Me. BEAUTHIER : …de STEXHE, Monsieur le président, je n’ai jamais imaginé un moment donné que cette réponse allait fuser comme ça. Evidemment, qu’on ne fasse pas de procès d’intention aux parties civiles. On a posé des questions normalement à un homme qui se prétend scientifique et qui a répondu par des attaques les plus basses.

Le Président : Alors, aurons-nous assez avec une demi-heure pour Monsieur le témoin 22 ? ça paraît difficile.

Me. CUYKENS : Eh bien moi, j’ai trouvé trois déclarations au dossier, Monsieur le président. Donc, il y a des pièces qui sont en rapport avec la déclaration de Monsieur le témoin 22. Je pense que ça va être court, si vous voulez terminer à 18h00, mais…

Le Président : Alors, en prévision de terminer le 31 juillet…

Me. CUYKENS : Vous pouvez peut-être demander l’avis des parties civiles également intéressées à l’audition de Monsieur le témoin 22 ou quoi, pour avoir leur idée.

Le Président : Mais non, mais j’imagine qu’ une demi-heure est bien… est insuffisante, hein.

Demain matin, nous avons Monsieur TREMBLAY à 9h00. A 10h30, nous aurons Monsieur le témoin 110, Mesdames MUKABUTERA, le témoin 75 et le témoin 81 étant reportées à un autre moment, puisque l’avion atterrit fort tôt demain matin, à Bruxelles. Alors… Est-ce que Monsieur… d’où vient-il, Monsieur… non Monsieur le témoin 22 ? Aurait-il la possibilité de se représenter demain à 11h00 ? De se représenter demain à 11h00 ?

Ah, oui… Deux témoins ne se sont pas présentés : le témoin 105 et le témoin 89. Les parties renoncent-elles à l’audition de ces témoins ?

Me. CARLIER : Monsieur le président, c’étaient des témoins qui avaient déjà été convoqués antérieurement et qui s’étaient présentés puisqu’on les a reportés aujourd’hui, donc, je suis un peu étonné effectivement de leur absence. Je souhaiterais qu’on les interpelle et qu’on les re-convoque.

Le Président : A ma connaissance, ils ont été contactés et touchés.

[Inaudible]

Me. CARLIER : Parce qu’on n’a pas d’accusé de réception.

Le Président : On n’a pas d’accusé de réception pour aucun des deux ?

Me.

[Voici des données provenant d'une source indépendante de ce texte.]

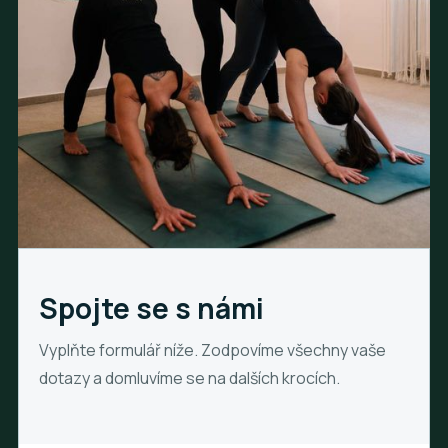
Spojte se s námi
Vyplňte formulář níže. Zodpovíme všechny vaše
dotazy a domluvíme se na dalších krocích.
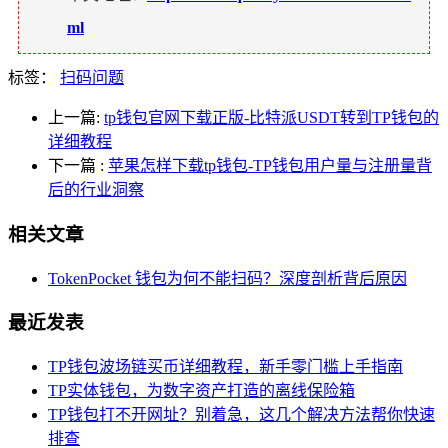
ml
标签：
扫码问题
上一篇:
tp钱包官网下载正版-比特派USDT转到TP钱包的
详细教程
下一篇
:
苹果怎样下载tp钱包-TP钱包用户量与注册量背
后的行业洞察
相关文章
TokenPocket 钱包为何不能扫码？深度剖析背后原因
最近发表
TP钱包波场链买币详细教程，新手零门槛上手指南
TP实体钱包，为数字资产打造的离线保险箱
TP钱包打不开网址？别着急，这几个解决方法帮你快速
排查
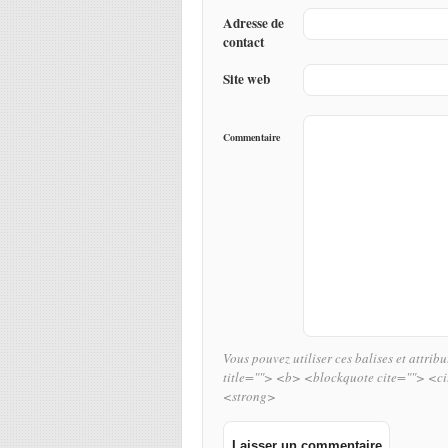
Adresse de
contact
Site web
Commentaire
Vous pouvez utiliser ces balises et attrib
title=""> <b> <blockquote cite=""> <c
<strong>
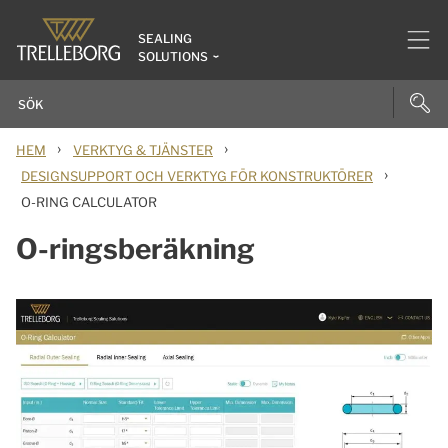
SEALING
SOLUTIONS
›
›
HEM
VERKTYG & TJÄNSTER
›
DESIGNSUPPORT OCH VERKTYG FÖR KONSTRUKTÖRER
O-RING CALCULATOR
O-ringsberäkning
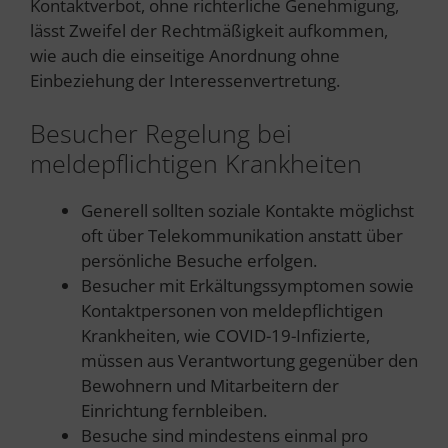
Kontaktverbot, ohne richterliche Genehmigung,
lässt Zweifel der Rechtmäßigkeit aufkommen,
wie auch die einseitige Anordnung ohne
Einbeziehung der Interessenvertretung.
Besucher Regelung bei
meldepflichtigen Krankheiten
Generell sollten soziale Kontakte möglichst
oft über Telekommunikation anstatt über
persönliche Besuche erfolgen.
Besucher mit Erkältungssymptomen sowie
Kontaktpersonen von meldepflichtigen
Krankheiten, wie COVID-19-Infizierte,
müssen aus Verantwortung gegenüber den
Bewohnern und Mitarbeitern der
Einrichtung fernbleiben.
Besuche sind mindestens einmal pro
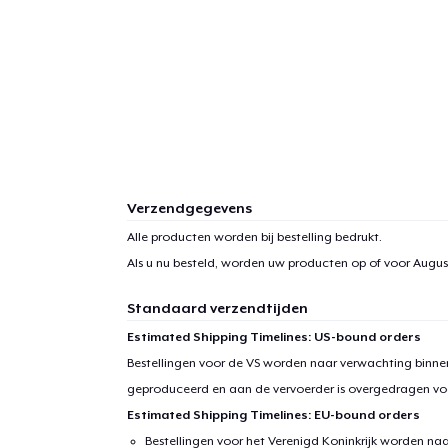
Verzendgegevens
Alle producten worden bij bestelling bedrukt.
Als u nu besteld, worden uw producten op of voor
Augus
Standaard verzendtijden
Estimated Shipping Timelines: US-bound orders
Bestellingen voor de VS worden naar verwachting binnen
geproduceerd en aan de vervoerder is overgedragen vo
Estimated Shipping Timelines: EU-bound orders
Bestellingen voor het Verenigd Koninkrijk worden na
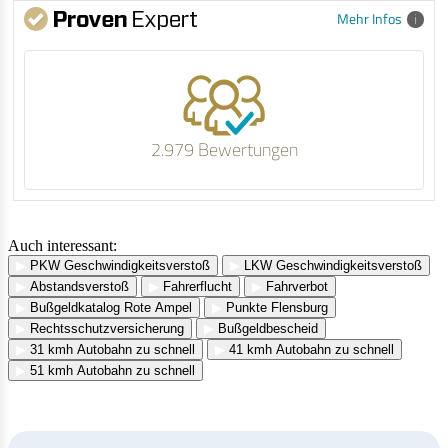
Mehr Infos
2.979 Bewertungen
Auch interessant:
▶
PKW Geschwindigkeitsverstoß
▶
LKW Geschwindigkeitsverstoß
▶
Abstandsverstoß
▶
Fahrerflucht
▶
Fahrverbot
▶
Bußgeldkatalog Rote Ampel
▶
Punkte Flensburg
▶
Rechtsschutzversicherung
▶
Bußgeldbescheid
▶
31 kmh Autobahn zu schnell
▶
41 kmh Autobahn zu schnell
▶
51 kmh Autobahn zu schnell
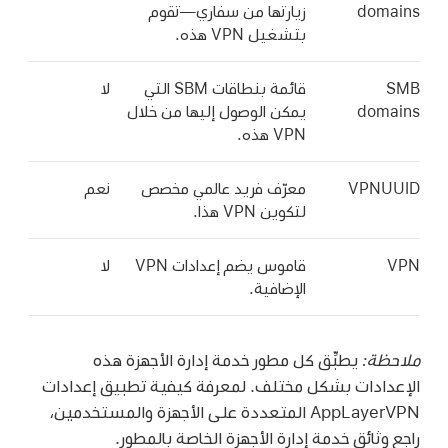
domains
زيارتها من سفاري—تقوم
بتشغيل VPN هذه.
SMB
قائمة بنطاقات SBM التي
لا
domains
يمكن الوصول إليها من خلال
VPN هذه.
VPNUUID
معرّف فريد عالمي مخصص
نعم
لتكوين VPN هذا.
VPN
قاموس يضم إعدادات VPN
لا
الإضافية.
ملاحظة:
يطبِّق كل مطور خدمة إدارة الأجهزة هذه
الإعدادات بشكل مختلف. لمعرفة كيفية تطبيق إعدادات
AppLayerVPN المتعددة على الأجهزة والمستخدمين،
راجع وثائق خدمة إدارة الأجهزة الخاصة بالمطور.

CARLIER : Parce qu’ils avaient été présents, je sais pas c’était pas la semaine dernière ou la semaine d’avant.

Le Président : Oui, oui, oui, oui. Bien, on va vérifier. Donc, on laisse en suspend le problème. On vérifiera s’ils ont été ré-avertis pour aujourd’hui et s’ils ont reçu l’avis pour aujourd’hui. Parce que je me demande si Monsieur le témoin 89 notamment n’avait pas été avisé verbalement de se présenter le 11 mai.

[Inaudible]

Le Président : Oui. Oui, mais moi, je ne vais pas tenir le jury jusqu’à 7h et demie du soir. Je suis désolé. Le témoin se représentera demain à 11h.

Oui ?

Me. de CLETY : Je vous remercie, Monsieur le président. Donc, pour… pour demain donc, il y a trois témoins prévus dans l’affaire de Sovu, qui ne viennent pas, c’est bien MUKABUTERA, le témoin 75 et le témoin 81 ?

Le Président : Qui ne viendront pas demain matin, hein. le témoin 75 se… se… viendra ; enfin, on fera le nécessaire pour qu’elle vienne le 10 mai à 10h. MUKABUTERA Adelice et le témoin 81 pour qu’elles se présentent le 11 mai à 13h30 et 14h. Monsieur le témoin 31 étant reporté à 14h30.

Me. de CLETY : Très bien et les témoins prévus l’après-midi sont, sont toujours prévus pour demain ?

Le Président : Sont toujours prévus pour l’après-midi.

Bien, eh bien, alors, je pense qu’on va suspendre l’audience maintenant et que nous la reprendrons demain, à 9h si possible, 9h05 au plus tard.